Des vieux Juifs, des femmes, des enfants se pressent sur le seuil des portes pour nous voir passer; ils montrent des faces maigres, de grands nez aquilins, des prunelles ardentes. Ils sont vêtus misérablement. Leurs maisons, ce sont quelques murs de terre, une pièce sans fenêtre et sans meubles.
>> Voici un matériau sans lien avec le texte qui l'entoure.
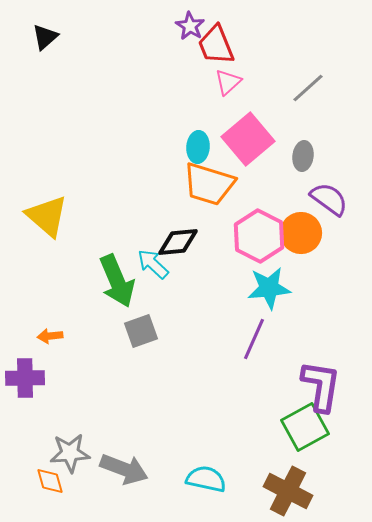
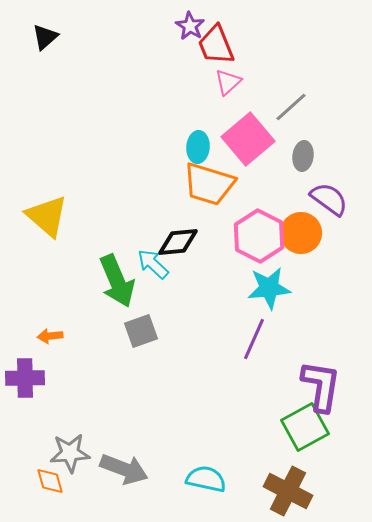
gray line: moved 17 px left, 19 px down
Ils savent que nous allons visiter l’école; ils sont fiers de voir les cosaques et le chargé d’affaires de Russie nous accompagner. On en parlera au bazar cet après-midi et le prestige bien faible des Juifs s’en augmentera un peu.

L’école est cachée, comme toute habitation en Perse, derrière des murs sans ouvertures au dehors. Lorsque l’on a franchi la porte, on trouve une série de bâtiments élevés d’un étage et groupés irrégulièrement autour de trois ou quatre cours. Il y a ici trois cent cinquante élèves garçons et deux cent cinquante filles.
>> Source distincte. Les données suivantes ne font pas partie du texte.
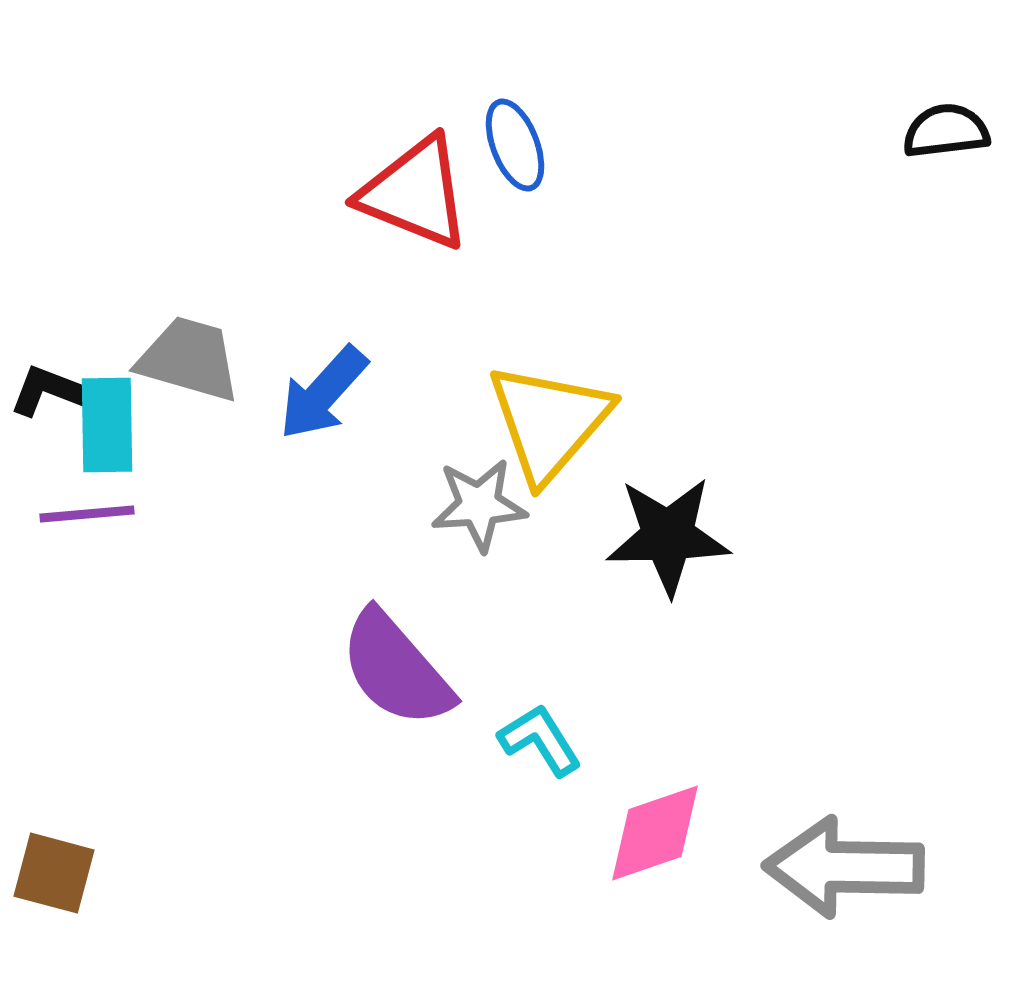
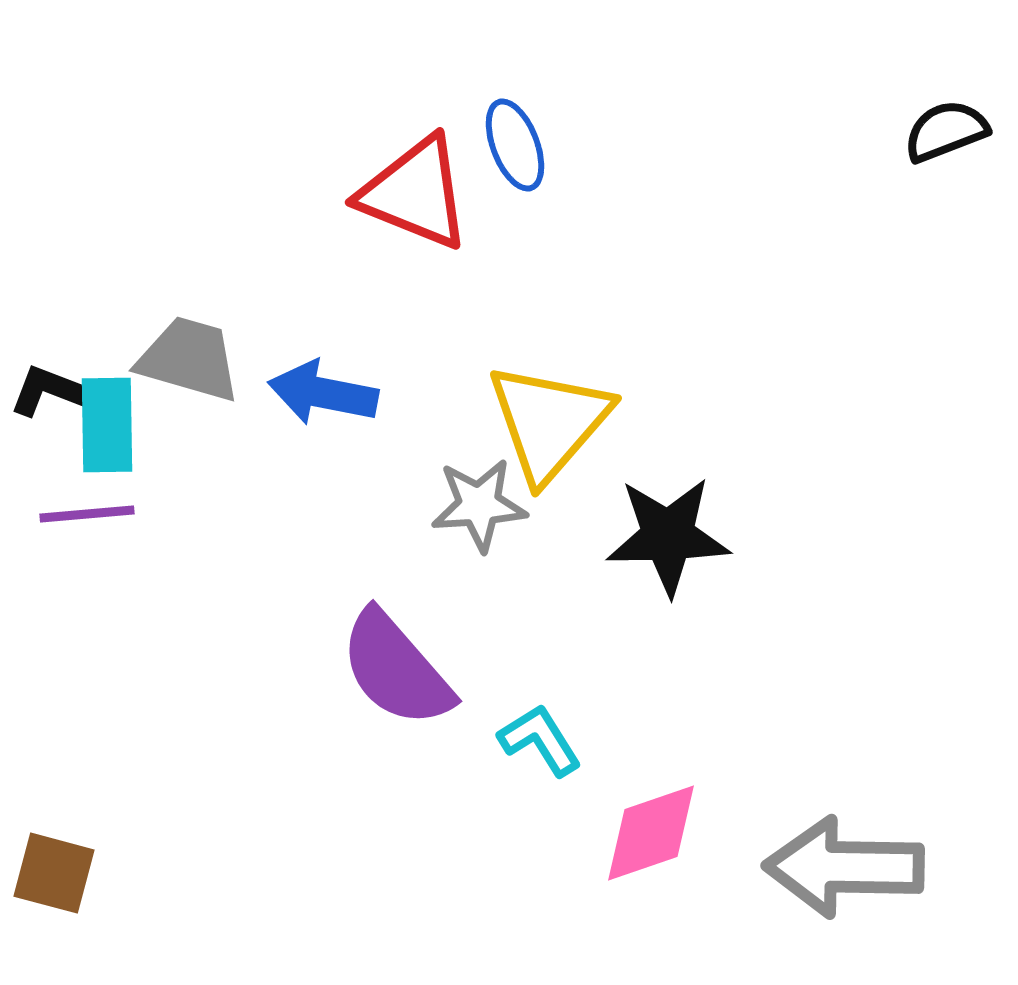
black semicircle: rotated 14 degrees counterclockwise
blue arrow: rotated 59 degrees clockwise
pink diamond: moved 4 px left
Nous parcourons les classes de filles d’abord; des gamines de sept ans me lisent des fables de La Fontaine; d’autres font de l’histoire, de l’arithmétique. Je leur pose quelques questions. Elles parlent le français avec un étrange accent guttural. Quelques classes sont consacrées à la broderie, à la couture.

Les garçons, que nous visitons ensuite, ont les cheveux rasés de près et les yeux brillants; leurs faces n’ont rien du type juif que nous connaissons en Europe. Nous les interrogeons, parlons de la Révolution, de l’émancipation des Juifs. Je demande à un ou deux des plus intelligents:

—Que voudrais-tu faire?

—Aller à Paris étudier pour être professeur.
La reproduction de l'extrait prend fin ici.